Alternatively, you can delete a document by it’s id:

search:delete_doc(Index, DocID)

Parameters:

  • Index - The name of the index.
  • DocID - The document ID of the document to delete.

Indexing via the Solr Interface

Riak Search supports a Solr-compatible interface for indexing documents via HTTP. Documents must be formatted as simple Solr XML documents, for example:

<add>
  <doc>
    <field name="id">DocID</field>
    <field name="title">Zen and the Art of Motorcycle Maintenance</field>
    <field name="author">Robert Pirsig</field>
    ...
  </doc>
  ...
</add>

Additionally, the Content-Type header must be set to ‘text/xml’.

Search currently requires that the field determining the document ID be named id, and does not support any additional attributes on the add, doc, or field elements. (In other words, things like overwrite, commitWithin, and boost are not yet supported.)

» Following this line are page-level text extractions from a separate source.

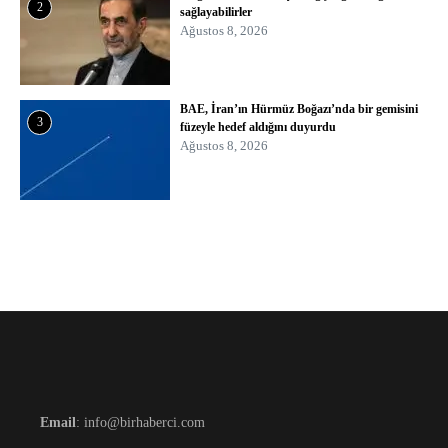
2
sağlayabilirler
Ağustos 8, 2026
BAE, İran’ın Hürmüz Boğazı’nda bir gemisini
3
füzeyle hedef aldığını duyurdu
Ağustos 8, 2026
Email
: info@birhaberci.com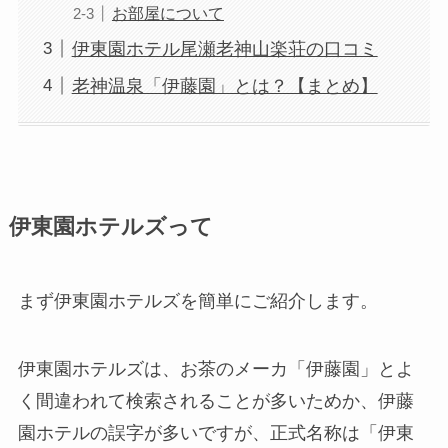
お部屋について
伊東園ホテル尾瀬老神山楽荘の口コミ
老神温泉「伊藤園」とは？【まとめ】
伊東園ホテルズって
まず伊東園ホテルズを簡単にご紹介します。
伊東園ホテルズは、お茶のメーカ「伊藤園」とよ
く間違われて検索されることが多いためか、伊藤
園ホテルの誤字が多いですが、
正式名称は「伊東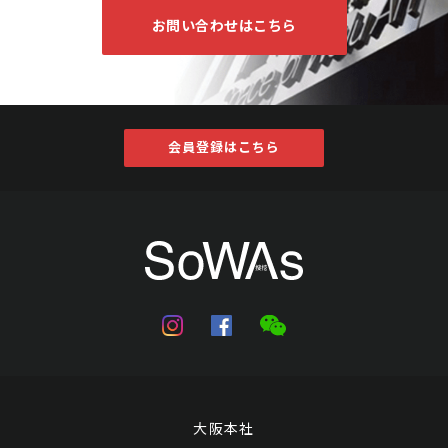
お問い合わせはこちら
会員登録はこちら
大阪本社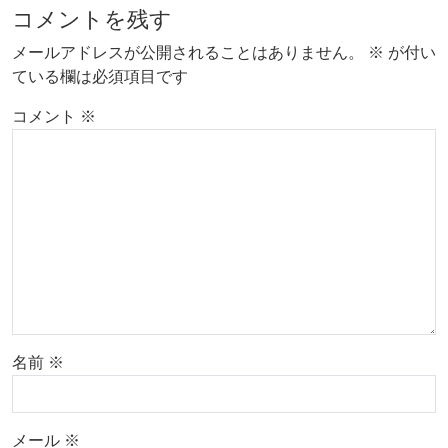
コメントを残す
メールアドレスが公開されることはありません。
※
が付い
ている欄は必須項目です
コメント
※
名前
※
メール
※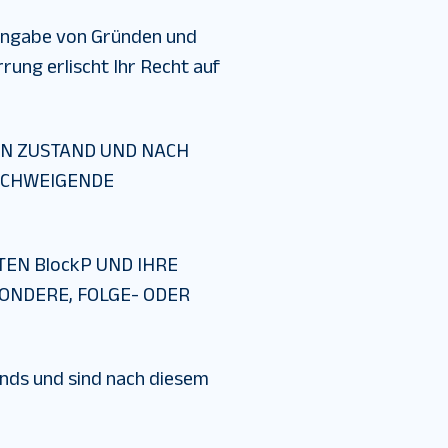
 Angabe von Gründen und
ung erlischt Ihr Recht auf
EN ZUSTAND UND NACH
LSCHWEIGENDE
EN BlockP UND IHRE
ONDERE, FOLGE- ODER
nds und sind nach diesem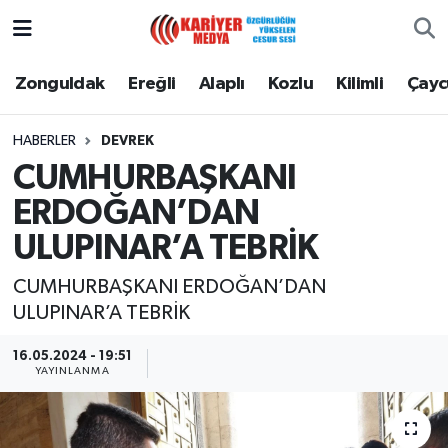
Zonguldak
Zonguldak Nöbetçi Eczaneler
Zonguldak
Ereğli
Alaplı
Kozlu
Kilimli
Çay
Ereğli
Zonguldak Hava Durumu
HABERLER
DEVREK
CUMHURBAŞKANI
Alaplı
Zonguldak Namaz Vakitleri
ERDOĞAN’DAN
Kozlu
Zonguldak Trafik Yoğunluk Haritası
ULUPINAR’A TEBRİK
Kilimli
Puan Durumu ve Fikstür
CUMHURBAŞKANI ERDOĞAN’DAN
ULUPINAR’A TEBRİK
Çaycuma
Tüm Manşetler
16.05.2024 - 19:51
YAYINLANMA
Gökçebey
Son Dakika Haberleri
Devrek
Haber Arşivi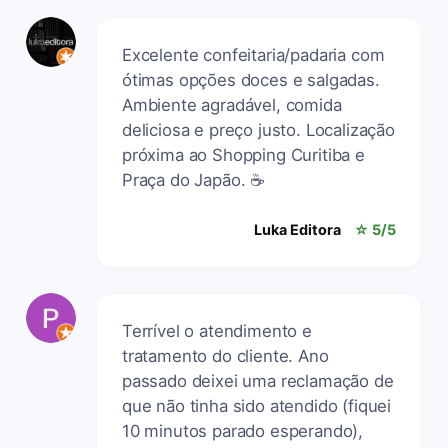
Excelente confeitaria/padaria com
ótimas opções doces e salgadas.
Ambiente agradável, comida
deliciosa e preço justo. Localização
próxima ao Shopping Curitiba e
Praça do Japão. ☕️
Luka Editora
☆ 5/5
Terrível o atendimento e
tratamento do cliente. Ano
passado deixei uma reclamação de
que não tinha sido atendido (fiquei
10 minutos parado esperando),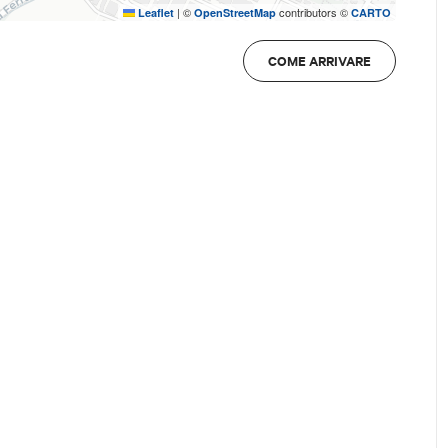
|
©
contributors ©
Leaflet
OpenStreetMap
CARTO
COME ARRIVARE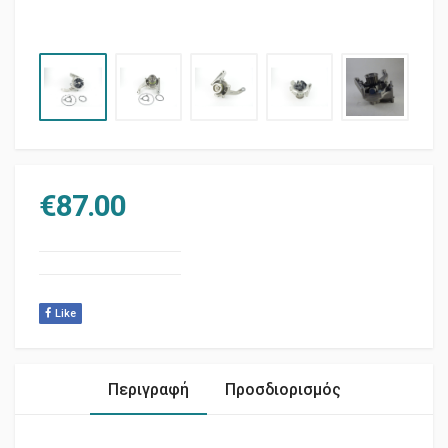
€
87.00
Like
Περιγραφή
Προσδιορισμός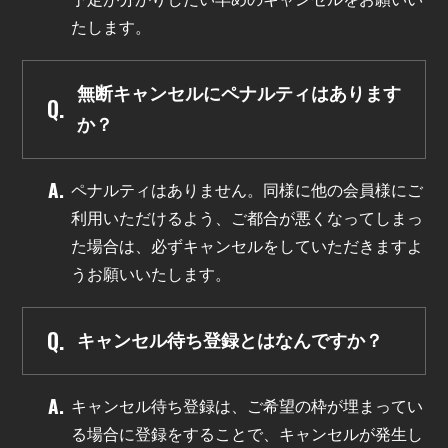
たします。
無断キャンセルにペナルティはあります
か？
ペナルティはありません。同様に他の会員様にご
利用いただけるよう、ご都合が悪くなってしまっ
た場合は、必ずキャンセルをしていただきますよ
うお願いいたします。
キャンセル待ち登録とはなんですか？
キャンセル待ち登録は、ご希望の枠が埋まってい
る場合に登録をすることで、キャンセルが発生し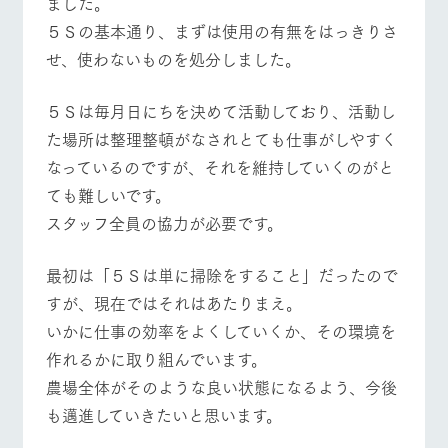
ました。
施設・体験情報
５Ｓの基本通り、まずは使用の有無をはっきりさ
ArkFarm Wedding
フラワー
動物とふ
アクティ
せ、使わないものを処分しました。
ガーデン
れあう
ビティ／
イベント/フェア
レストラン/BBQ
フラワーガーデン
体験
花のある美しい
触れて、感じ
５Ｓは毎月日にちを決めて活動しており、活動し
ツリーハウスや
自然環境の中、
て、学ぶ。館ヶ
お知らせ
た場所は整理整頓がなされとても仕事がしやすく
各種体験教室な
季節の移り変わ
森の雄大な自然
ど、楽しみなが
りを存分に味わ
なかで動物とふ
なっているのですが、それを維持していくのがと
ブログ
ら学べる様々な
う
れあう
動物とふれあう
アクティビティ/体験
ショップ/お買い物
ても難しいです。
アクティビティ
お問い合わせ・資料請求
スタッフ全員の協力が必要です。
営業時
生産品カタログ・資料DL
間・料金
レストラ
ショップ
牧場マッ
ン
／お買い
プ
交通アク
English (Google Translate)
最初は「５Ｓは単に掃除をすること」だったので
物
セス
牧場の生産品を
牧場マップのダ
牧場マップを見る
周遊バス
すが、現在ではそれはあたりまえ。
丹精込めて育て
知り尽くした料
ウンロード
よくいた
だく質問
た生産品をはじ
いかに仕事の効率をよくしていくか、その環境を
理人が腕を振
ネットショップ
め、牧場産の逸
い、ビュッフェ
団体のお
作れるかに取り組んでいます。
品を取り揃えた
スタイルで提供
客様へ
店舗
農場全体がそのような良い状態になるよう、今後
ペットを
も邁進していきたいと思います。
お連れの
営業時間・料金
交通アクセス
周遊バス
お客様へ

The Solr interface does NOT support the <commit /> nor <optimize /> commands. All data is committed automatically in the following stages:

  • Incoming Solr XML document is parsed. If XML is invalid, an error is returned.
  • Documents fields are analyzed and broken into terms. If there are any problems, an error is returned.
  • Documents terms are indexed in parallel. Their availability in future queries is determined by the storage backend.

By default, the update endpoint is located at “http://hostname:8098/solr/update?index=INDEX”.

Alternatively, the index can be included in the URL, for example “http://hostname:8098/solr/INDEX/update”.

To add data to the system with Curl:

curl -X POST -H text/xml --data-binary @tests/books.xml http://localhost:8098/solr/books/update

Alternatively, you can index Solr files on the command line:

bin/search-cmd solr my_index path/to/solrfile.xml

Deleting via the Solr Interface

Documents can also be deleted through the Solr interface via two methods, either by Document ID or by Query.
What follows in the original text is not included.